What are the consequences. Do I just say I need space, you need to leave for awhile? Marriage counseling? The $3,500 was spent on sporting tickets... if that changes anything. Completely frivolous and not a necessity. He was pissed when I asked him about it and tried to switch the blame on me for NOT asking him if he was buying tickets --- why would I ask him? I had no knowledge of him wanting tickets. ??? WTF ??? Had he approached me, we could have compromised... I would have said maybe 3-5 games. We're 1.5 hours from the stadium and it's a huge time/financial commitment. 
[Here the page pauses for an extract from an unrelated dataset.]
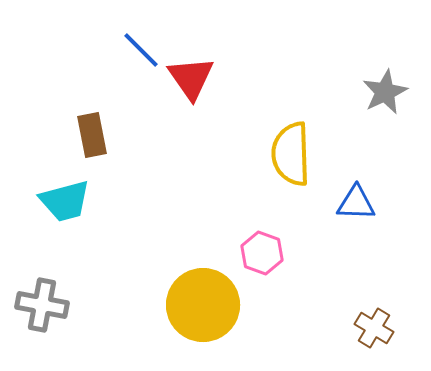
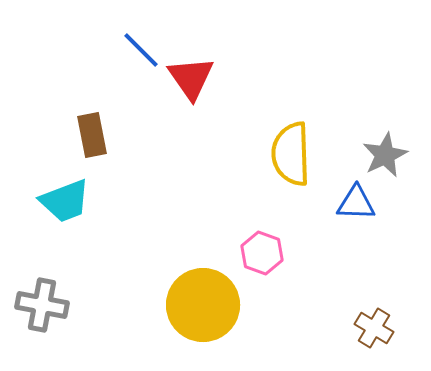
gray star: moved 63 px down
cyan trapezoid: rotated 6 degrees counterclockwise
He's great with our kids and that's the main reason we're still together. But right now I can't stand the sight of him =( Makes things super stressful and I'm feeling done, but am afraid for the changes not just for me, but my children as well. He's ruined Christmas for me, and my parents are taking us on vacation in February and I don't want him to go... Feeling alone because I don't want to admit to any family members that I'm married to such a selfish jerk. =( 

Help!


----------



## 3Xnocharm (Jun 22, 2012)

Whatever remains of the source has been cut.